Scan the material below for "Traumatólogos", then return each line that contains it.
.....
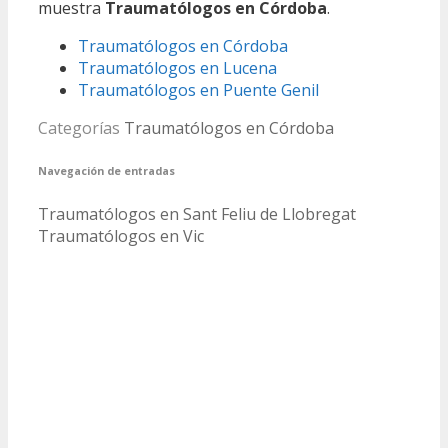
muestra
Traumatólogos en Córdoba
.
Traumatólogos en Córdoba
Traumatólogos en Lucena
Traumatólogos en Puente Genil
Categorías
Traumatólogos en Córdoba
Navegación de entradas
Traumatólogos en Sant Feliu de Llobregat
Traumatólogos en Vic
.....
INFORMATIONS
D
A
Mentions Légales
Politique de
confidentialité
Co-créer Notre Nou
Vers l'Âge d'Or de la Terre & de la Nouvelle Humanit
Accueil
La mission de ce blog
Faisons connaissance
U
.....
■ Your response ■
Traumatólogos en Córdoba
Traumatólogos en Córdoba
Traumatólogos en Lucena
Traumatólogos en Puente Genil
Traumatólogos en Córdoba
Traumatólogos en Sant Feliu de Llobregat
Traumatólogos en Vic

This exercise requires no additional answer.